Sunday, July 19, 2009

My parents

I was one of those children who vowed to never be like my parents. I grew up rebellious and pig headed and I hated anyone telling me what to do. In fact, that's one characteristic that has stayed with me all my life, for better or for worse. I don't like being told what to do. It sounds childish, I know, but I have a hell of a stubborn Irish streak in me.

I like to decide things for myself, make my own choices and follow up on things only if I feel they are right. I like to follow my gut instinct, without anyone saying "You should do this" or "you should do that." I like to think for myself.

But back to my parents. My parents have always been a bittersweet spot in my life. They are simple in so many ways, and yet complex in so many others. They can be unsociable and stubborn, and they can easily offend others and think nothing of it. Yet there have been moments of great generosity and compassion in times of stress.

My father is a great man. I've always thought that about him. He has a wonderful heart and a good sense of humor. He's funny and loving and hardworking and I used to like to listen to him sing. He was very handsome in his day, and was a favorite dance partner of the ladies. He was very popular. It's been a long time since I've heard him laugh. And he has always loved my mother.

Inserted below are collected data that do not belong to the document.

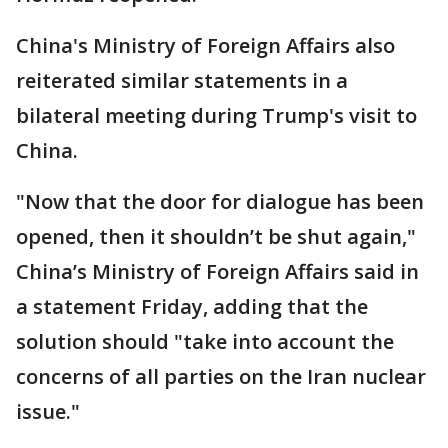
China's Ministry of Foreign Affairs also
reiterated similar statements in a
bilateral meeting during Trump's visit to
China.
"Now that the door for dialogue has been
opened, then it shouldn’t be shut again,"
China’s Ministry of Foreign Affairs said in
a statement Friday, adding that the
solution should "take into account the
concerns of all parties on the Iran nuclear
issue."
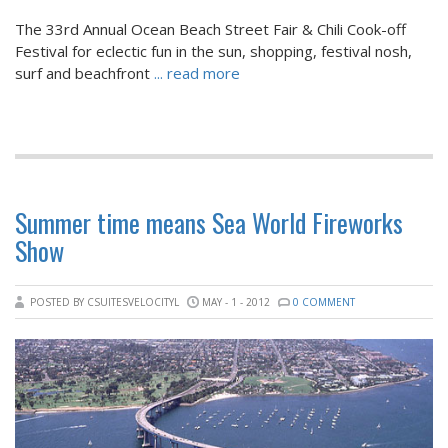
The 33rd Annual Ocean Beach Street Fair & Chili Cook-off
Festival for eclectic fun in the sun, shopping, festival nosh,
surf and beachfront
... read more
Summer time means Sea World Fireworks
Show
POSTED BY CSUITESVELOCITYL
MAY - 1 - 2012
0 COMMENT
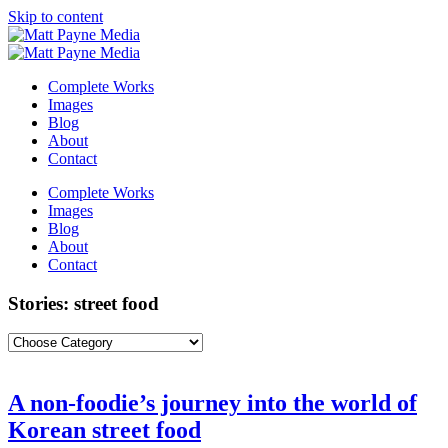
Skip to content
Complete Works
Images
Blog
About
Contact
Complete Works
Images
Blog
About
Contact
Stories: street food
A non-foodie’s journey into the world of
Korean street food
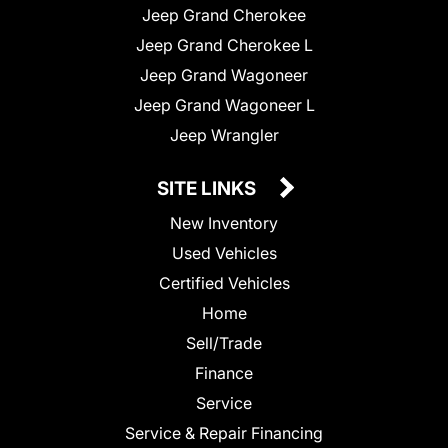
Jeep Grand Cherokee
Jeep Grand Cherokee L
Jeep Grand Wagoneer
Jeep Grand Wagoneer L
Jeep Wrangler
SITE LINKS
New Inventory
Used Vehicles
Certified Vehicles
Home
Sell/Trade
Finance
Service
Service & Repair Financing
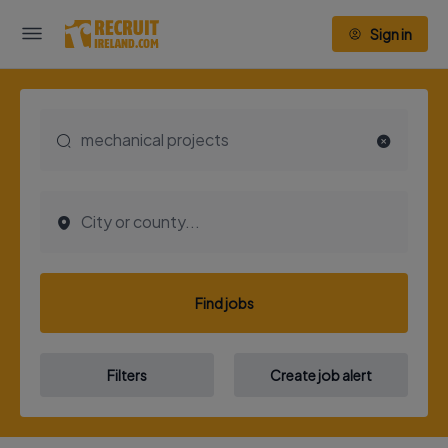
Sign in
Find jobs
Filters
Create job alert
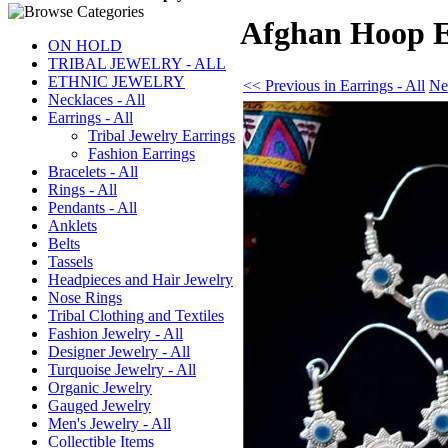
Afghan Hoop Ea
ON HOLD
TRIBAL JEWELRY - ALL
ETHNIC JEWELRY
<< Previous in Earrings - All
Nex
Necklaces - All
Earrings - All
Tribal Jewelry Earrings
Fashion Earrings
Bracelets - All
Rings - All
Pendants - All
Anklets
Belts
Tassels
Headpieces and Hair Jewelry
Nose Rings
Tribal Clothing and Textiles
Fashion Jewelry - All
Designer Jewelry - All
Turquoise Jewelry - All
Organic Jewelry
Gauged Jewelry
Men's Jewelry - All
Collectible Items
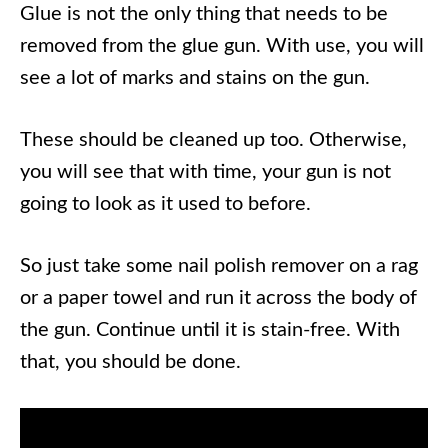
Glue is not the only thing that needs to be
removed from the glue gun. With use, you will
see a lot of marks and stains on the gun.
These should be cleaned up too. Otherwise,
you will see that with time, your gun is not
going to look as it used to before.
So just take some nail polish remover on a rag
or a paper towel and run it across the body of
the gun. Continue until it is stain-free. With
that, you should be done.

My mother is the polar opposite. She can be cold as ice, and as insensitive to others' feelings as I've ever seen. She spews out intolerance and indifference, and I believe her parents may never have told her she was loved. She has never had a positive word for anything I've ever attemped, but the criticism always flowed. Yet, she has held me on the rare occasion when the world was too much for me, and tried her best to comfort me. As much as she could anyway.

Things have gotten better for us since the day I had that talk with her, the one where I told her that when I was growing up, I'd felt I was nothing more than an inconvenience to her. Oh, and that I never went to church anymore. I thought she'd have a coronary right there.

My parents live in fear. They fear death, they fear life, and more than anything, they fear going to Hell. They keep the house dark and the windows shut tight in fear of someone breaking in.

They are afraid to live...to appreciate this life they were given, this gift. And that one fact, above all others, I believe, is what made me who I am today - a person who will not be afraid to live.

I go up to visit them fairly often. It used to be less, but since my mother was diagnosed with cancer, I go as much as possible. But from the time before I leave my own house to the moment I leave theirs, I am wound up like a spring. The thought of going into their house, into that dark, airless cave they live in, where depression sits out in the open like a permanent guest, makes me want to run screaming in another direction.

I try to encourage them to open a window and let some air in, or turn on a light instead of sitting in darkness. But they refuse. They continue to wallow in misery and then complain about how unhappy they are. And then they go back to bed. I believe eighty percent of their lives are spend in bed. Seperate beds. I know this is an obvious sign of clinical depression.

They are unhappy people, who refuse to do anything to change it. And I refuse to become that way. There is so much beauty and laughter and joy in the world. I will not waste it in the dark.